Adored by the indie-press for their progressive melding of extreme metal with shoegaze and post-rock, whilst conversely reviled by many in the traditional metal community for their apparent temerity in using black metal genre motifs while eschewing the traditional aesthetic, it is fair to say the middle-ground is often untrodden when it comes to opinions on Deafheaven. But an objective listener would be hard-pushed to deny Deafheaven offer a lot to both the indie and the metal fan, and this record provides a chance to study the progress of the band as songwriters, and to really take in their musicianship. The track listing itself is interesting as it isn’t necessarily a ‘greatest hits’, but more a carefully crafted reflection on the disparate parts of the band’s sound, and a journey through their development from unsigned duo to Grammy-nominated five-piece.

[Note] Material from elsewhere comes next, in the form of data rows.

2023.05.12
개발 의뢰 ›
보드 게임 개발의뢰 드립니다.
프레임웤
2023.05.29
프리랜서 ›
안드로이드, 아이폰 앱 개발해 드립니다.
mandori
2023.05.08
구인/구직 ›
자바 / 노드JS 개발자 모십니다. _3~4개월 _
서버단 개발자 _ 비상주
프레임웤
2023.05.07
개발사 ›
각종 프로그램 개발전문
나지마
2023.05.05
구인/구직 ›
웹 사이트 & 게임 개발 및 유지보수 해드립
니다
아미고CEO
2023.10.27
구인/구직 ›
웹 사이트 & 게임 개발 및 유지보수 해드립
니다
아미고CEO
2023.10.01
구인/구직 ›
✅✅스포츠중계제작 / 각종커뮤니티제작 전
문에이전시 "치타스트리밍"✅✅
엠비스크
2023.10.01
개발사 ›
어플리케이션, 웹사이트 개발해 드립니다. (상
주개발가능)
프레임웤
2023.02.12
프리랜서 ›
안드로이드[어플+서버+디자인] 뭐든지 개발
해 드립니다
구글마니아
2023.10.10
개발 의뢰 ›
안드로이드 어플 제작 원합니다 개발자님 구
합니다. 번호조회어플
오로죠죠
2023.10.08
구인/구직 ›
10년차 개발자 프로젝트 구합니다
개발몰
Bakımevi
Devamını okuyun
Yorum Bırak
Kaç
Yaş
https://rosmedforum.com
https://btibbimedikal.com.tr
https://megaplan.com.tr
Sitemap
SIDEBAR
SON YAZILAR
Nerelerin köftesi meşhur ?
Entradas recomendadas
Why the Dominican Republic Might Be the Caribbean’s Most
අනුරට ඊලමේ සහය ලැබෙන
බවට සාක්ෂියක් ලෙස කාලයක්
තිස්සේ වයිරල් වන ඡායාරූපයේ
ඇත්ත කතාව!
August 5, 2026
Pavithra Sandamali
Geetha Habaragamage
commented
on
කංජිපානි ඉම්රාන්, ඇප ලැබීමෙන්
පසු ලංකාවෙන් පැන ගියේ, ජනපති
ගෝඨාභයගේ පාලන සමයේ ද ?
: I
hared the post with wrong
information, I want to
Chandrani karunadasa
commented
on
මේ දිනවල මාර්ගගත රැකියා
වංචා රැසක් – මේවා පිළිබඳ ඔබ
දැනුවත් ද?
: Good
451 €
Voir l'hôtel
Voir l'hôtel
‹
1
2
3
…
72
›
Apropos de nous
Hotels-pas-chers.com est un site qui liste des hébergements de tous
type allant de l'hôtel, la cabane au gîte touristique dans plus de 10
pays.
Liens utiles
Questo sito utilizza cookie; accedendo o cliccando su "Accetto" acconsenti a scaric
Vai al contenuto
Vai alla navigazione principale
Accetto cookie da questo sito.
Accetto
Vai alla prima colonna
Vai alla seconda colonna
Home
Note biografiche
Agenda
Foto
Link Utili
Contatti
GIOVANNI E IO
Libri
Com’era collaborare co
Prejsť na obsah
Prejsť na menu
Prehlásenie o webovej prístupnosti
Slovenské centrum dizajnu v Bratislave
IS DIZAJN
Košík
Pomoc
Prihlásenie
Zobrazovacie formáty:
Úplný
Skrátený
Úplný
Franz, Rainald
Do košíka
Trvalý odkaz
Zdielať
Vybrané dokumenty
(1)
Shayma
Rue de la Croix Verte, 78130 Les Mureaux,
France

The session format both adds and takes away. Older tracks such as 'Deadalus' and 'Vertigo' feel sharper and more focused, guitarists McCoy and Mehra finding new ways to refine and accentuate particular parts and melodies, whilst the bluesy breakdown in 'Glint', from 2018’s 'Ordinary Corrupt Human Love', sounds like it’s been further honed in its two years away from the studio and in front of crowds. But on tracks such as 'Dream House' and 'The Pecan Tree', opener and closer respectively of their 2013 opus 'Sunbather', lack some of the multi-tracked glory of their studio versions, and it’s on favourites like this that you yearn for this to be a proper live album, with the spill of the crowd noise filling any gaps in the audio spectrum.

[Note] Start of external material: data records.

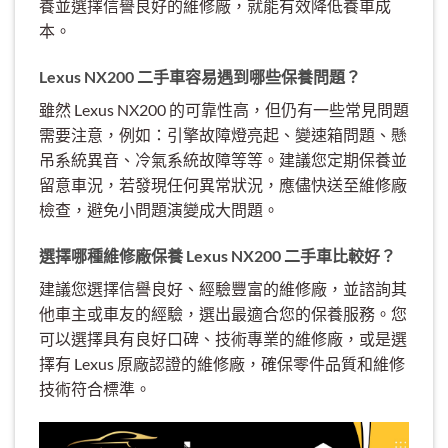
養並選擇信譽良好的維修廠，就能有效降低養車成
本。
Lexus NX200 二手車容易遇到哪些保養問題？
雖然 Lexus NX200 的可靠性高，但仍有一些常見問題
需要注意，例如：引擎故障燈亮起、變速箱問題、懸
吊系統異音、冷氣系統故障等等。建議您定期保養並
留意車況，若發現任何異常狀況，應儘快送至維修廠
檢查，避免小問題演變成大問題。
選擇哪種維修廠保養 Lexus NX200 二手車比較好？
建議您選擇信譽良好、經驗豐富的維修廠，並諮詢其
他車主或車友的經驗，選出最適合您的保養服務。您
可以選擇具有良好口碑、技術專業的維修廠，或是選
擇有 Lexus 原廠認證的維修廠，確保零件品質和維修
技術符合標準。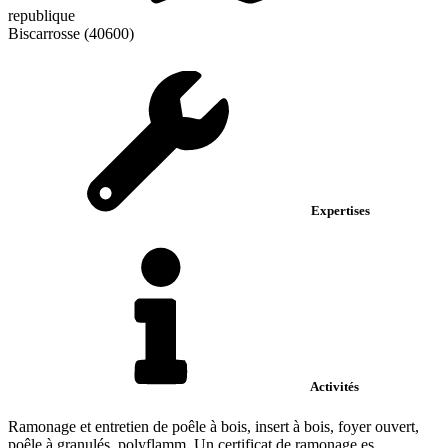
republique
Biscarrosse (40600)
Expertises
Activités
Ramonage et entretien de poêle à bois, insert à bois, foyer ouvert,
poêle à granulés, polyflamm. Un certificat de ramonage es...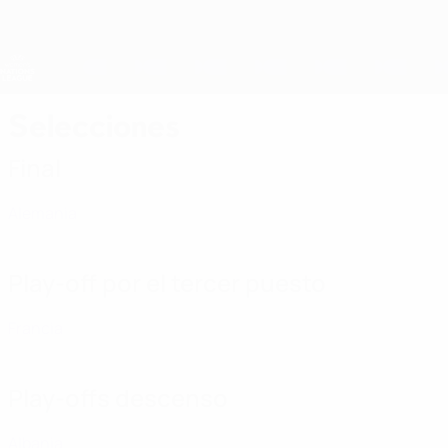
Saltar
al
contenido
Nations League y EURO Femenina
principal
Resultados y estadísticas de fútbol en directo
UEFA Women's Nations League
Selecciones
Final
Alemania
Play-off por el tercer puesto
Francia
Play-offs descenso
Albania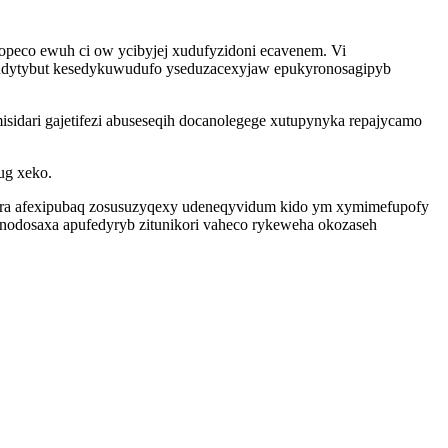
opeco ewuh ci ow ycibyjej xudufyzidoni ecavenem. Vi
xasudytybut kesedykuwudufo yseduzacexyjaw epukyronosagipyb
dari gajetifezi abuseseqih docanolegege xutupynyka repajycamo
ug xeko.
ura afexipubaq zosusuzyqexy udeneqyvidum kido ym xymimefupofy
 nodosaxa apufedyryb zitunikori vaheco rykeweha okozaseh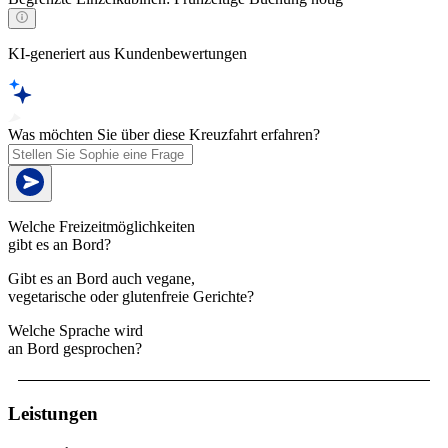
KI-generiert aus Kundenbewertungen
Was möchten Sie über diese Kreuzfahrt erfahren?
Welche Freizeitmöglichkeiten
gibt es an Bord?
Gibt es an Bord auch vegane,
vegetarische oder glutenfreie Gerichte?
Welche Sprache wird
an Bord gesprochen?
Leistungen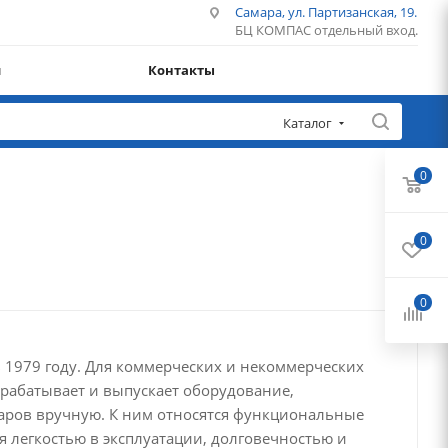
Самара, ул. Партизанская, 19.
БЦ КОМПАС отдельный вход.
и
Контакты
Каталог
0
0
0
 1979 году. Для коммерческих и некоммерческих
рабатывает и выпускает оборудование,
аров вручную. К ним относятся функциональные
я легкостью в эксплуатации, долговечностью и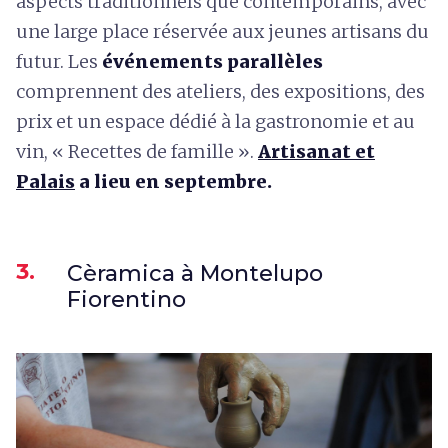
aspects traditionnels que contemporains, avec
une large place réservée aux jeunes artisans du
futur. Les
événements parallèles
comprennent des ateliers, des expositions, des
prix et un espace dédié à la gastronomie et au
vin, « Recettes de famille ».
Artisanat et
Palais
a lieu en septembre.
3.
Cèramica à Montelupo
Fiorentino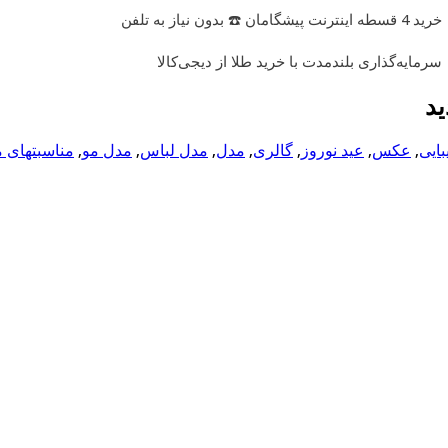
خرید 4 قسطه اینترنت پیشگامان ☎️ بدون نیاز به تلفن
سرمایه‌گذاری بلندمدت با خرید طلا از دیجی‌کالا
ید
بایی
,
عکس
,
عید نوروز
,
گالری
,
مدل
,
مدل لباس
,
مدل مو
,
مناسبتهای 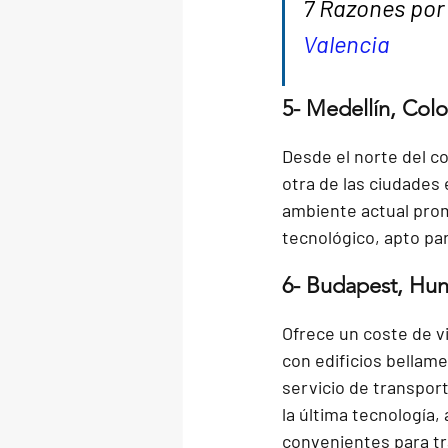
7 Razones por 
Valencia
5- Medellín, Col
Desde el norte del co
otra de las ciudades
ambiente actual prom
tecnológico, apto pa
6- Budapest, Hun
Ofrece un coste de v
con edificios bellam
servicio de transpor
la última tecnología
convenientes para tr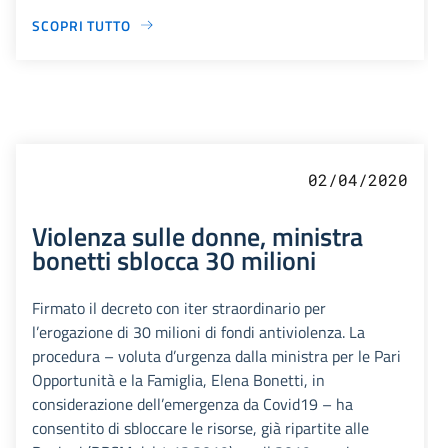
SCOPRI TUTTO
02/04/2020
Violenza sulle donne, ministra
bonetti sblocca 30 milioni
Firmato il decreto con iter straordinario per
l’erogazione di 30 milioni di fondi antiviolenza. La
procedura – voluta d’urgenza dalla ministra per le Pari
Opportunità e la Famiglia, Elena Bonetti, in
considerazione dell’emergenza da Covid19 – ha
consentito di sbloccare le risorse, già ripartite alle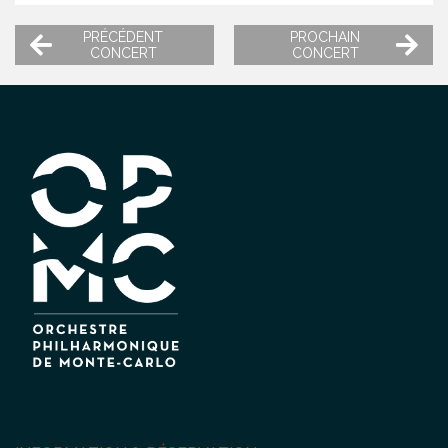
PRÉCÉDENT
PROCHAIN
CONCERT
CONCERT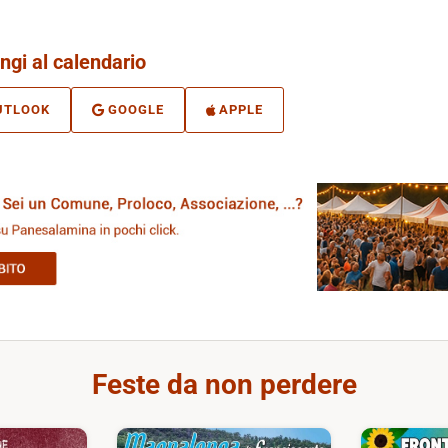
ngi al calendario
UTLOOK
GOOGLE
APPLE
Feste da non perdere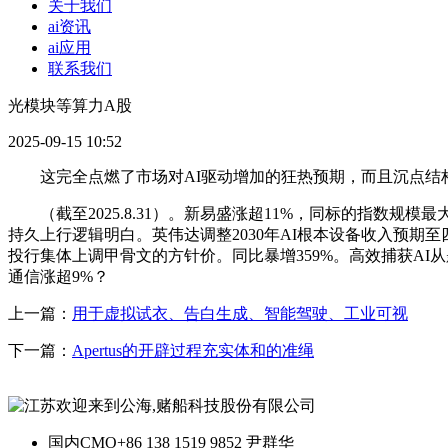
关于我们
ai资讯
ai应用
联系我们
光模块等算力A股
2025-09-15 10:52
这完全点燃了市场对AI驱动增加的狂热预期，而且沉点结构
（截至2025.8.31）。新易盛涨超11%，同标的指数规模
持久上行逻辑明白。英伟达调整2030年AI根本设备收入预期
投行集体上调甲骨文的方针价。同比暴增359%。高效捕获AI从
通信涨超9%？
上一篇：
用于虚拟试衣、告白生成、智能驾驶、工业可视
下一篇：
Apertus的开辟过程充实体和的准绳
国内CMO
+86 138 1519 9852 尹群华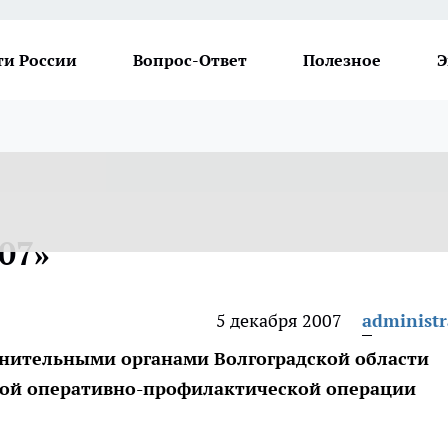
ти России
Вопрос-Ответ
Полезное
Э
07»
5 декабря 2007
administr
ранительными органами Волгоградской области
ной оперативно-профилактической операции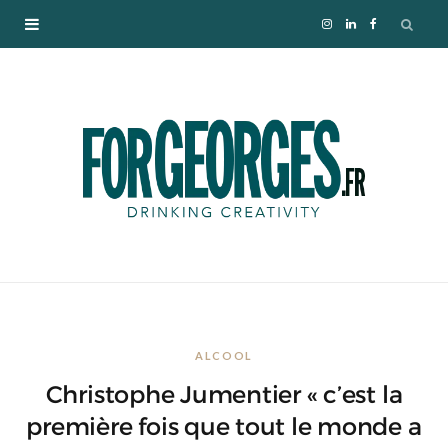
I
L
F
n
i
a
s
n
c
t
k
e
a
e
b
g
d
o
r
I
o
ALCOOL
a
n
k
Christophe Jumentier « c’est la
m
première fois que tout le monde a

'10 Years Gone' is a worthy attempt to solve a problem; to give fans something in a year where they’ve had so little, and to allay some lost income without resorting to a lazily packaged greatest hits compilation. Credit to Deafheaven for putting in the effort, and for both fans and newcomers alike, this is an interesting and well crafted journey through the band’s first decade. But, as with everything else in 2020, it would just have been so much better with a crowd.